Since machine learning can only access surface level texts, the information the computer is receiving is often biased and can result in the computer teaches itself to be sexist. For instance, if you decide to use English-French (English as a source language and French as a target language) as a language pair with Google Translate, it can alter a translation to reﬂect sexism in the modern world. If you type “engineer” in English, it will be translated as “un ingénieur” (male engineer). Similarly, if you type in “nurse”, Google Translate will use “une infirmière” (female nurse) as the French equivalent. If you want a female engineer translated to French, you must specify “female engineer” in the English copy, or “male nurse” in order to get the intended translation. Part of this issue stems from English being a gender neutral language, while French requires its nouns to be assigned a gender. But why is it that “engineer” is male and “nurse” is female when both genders are equally capable of doing both jobs? It’s due in part to cooccurrences. When computers scan large volumes of texts, it most often ﬁnds nouns such as “engineer” or “doctor” associated with male pronouns, like “his” or “him”. The same happens with certain “feminine jobs”, like “teacher” or “nurse”. Through automatic translation sites, these stereotypes can be perpetuated and unintentionally integrated into new texts. For a more in depth look at algorithms and their potential beneﬁts and consequences, check out this video from Dataguele.
How do we ﬁx it?
Sexism in machine translation reﬂects a sexist view of society as a whole. A very practical and manageable solution to this problem would be to give machine learning softwares access to more reliable and less biased texts. This would enable them to not only “gain knowledge” but also to avoid more sexist biases. Another option would be to code in more equality. For instance, Google translate has implemented new ways to begin to ﬁx this problem by providing both genders as options in translations. As mentioned in a Google blog post, the reach of their gender equal options only applies to certain languages for the time being, but they have mentioned plans to expand it. Creating a sort of coded equality between masculine and feminine words could help to get rid of these gender biases. However, even in looking for solutions, more problems are found. There is no one universal ﬁx for this, as it’s not just gender bias that is concerned, but many minority groups. The ultimate solution would be to work on a lot biases that are still found in today’s society.

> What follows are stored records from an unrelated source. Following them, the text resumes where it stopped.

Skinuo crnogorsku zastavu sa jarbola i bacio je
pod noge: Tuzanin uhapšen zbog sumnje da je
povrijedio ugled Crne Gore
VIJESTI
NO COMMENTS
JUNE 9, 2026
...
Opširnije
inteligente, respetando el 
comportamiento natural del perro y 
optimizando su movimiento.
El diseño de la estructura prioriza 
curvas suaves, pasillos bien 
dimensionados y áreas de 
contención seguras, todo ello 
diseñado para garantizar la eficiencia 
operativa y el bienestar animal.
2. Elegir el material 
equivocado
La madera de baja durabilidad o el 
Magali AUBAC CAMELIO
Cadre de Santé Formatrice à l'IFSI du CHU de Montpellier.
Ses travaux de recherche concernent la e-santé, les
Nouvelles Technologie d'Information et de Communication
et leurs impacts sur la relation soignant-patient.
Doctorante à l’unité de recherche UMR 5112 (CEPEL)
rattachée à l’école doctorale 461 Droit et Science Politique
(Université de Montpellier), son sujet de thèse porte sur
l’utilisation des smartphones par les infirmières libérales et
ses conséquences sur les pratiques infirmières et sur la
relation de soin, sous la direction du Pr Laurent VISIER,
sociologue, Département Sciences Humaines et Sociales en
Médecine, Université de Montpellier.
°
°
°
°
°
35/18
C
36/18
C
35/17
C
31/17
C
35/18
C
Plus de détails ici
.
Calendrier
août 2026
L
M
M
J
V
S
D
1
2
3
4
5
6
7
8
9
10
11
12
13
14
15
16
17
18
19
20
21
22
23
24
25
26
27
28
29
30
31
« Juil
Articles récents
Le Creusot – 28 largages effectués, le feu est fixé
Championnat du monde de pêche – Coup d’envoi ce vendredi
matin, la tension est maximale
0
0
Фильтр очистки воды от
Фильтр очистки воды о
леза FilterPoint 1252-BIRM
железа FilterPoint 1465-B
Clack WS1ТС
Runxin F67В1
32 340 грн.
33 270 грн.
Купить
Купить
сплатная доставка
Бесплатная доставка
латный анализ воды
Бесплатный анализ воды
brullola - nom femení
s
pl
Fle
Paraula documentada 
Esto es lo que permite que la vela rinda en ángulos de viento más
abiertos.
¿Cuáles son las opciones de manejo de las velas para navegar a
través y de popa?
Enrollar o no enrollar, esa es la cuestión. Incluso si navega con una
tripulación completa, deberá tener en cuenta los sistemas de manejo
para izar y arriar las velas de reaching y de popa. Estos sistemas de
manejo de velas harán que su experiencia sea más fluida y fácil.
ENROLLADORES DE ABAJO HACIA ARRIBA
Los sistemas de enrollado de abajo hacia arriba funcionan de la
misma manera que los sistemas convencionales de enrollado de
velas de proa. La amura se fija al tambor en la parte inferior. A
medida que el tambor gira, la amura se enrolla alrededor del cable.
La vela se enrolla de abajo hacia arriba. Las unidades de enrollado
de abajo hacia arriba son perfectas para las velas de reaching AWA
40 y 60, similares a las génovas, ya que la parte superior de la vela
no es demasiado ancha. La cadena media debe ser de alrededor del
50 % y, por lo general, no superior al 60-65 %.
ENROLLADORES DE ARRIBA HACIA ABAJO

So where do John and Jane end up? Ideally equality would be coded into more programs, including job searching websites, and they would end up with similar jobs. Unfortunately, that’s not terribly realistic right now and this phenomenon is reﬂected across a myriad of platforms, including automatic translation. Perhaps the true solution lies much deeper, in creating more equal access and opportunity across the board for all genders.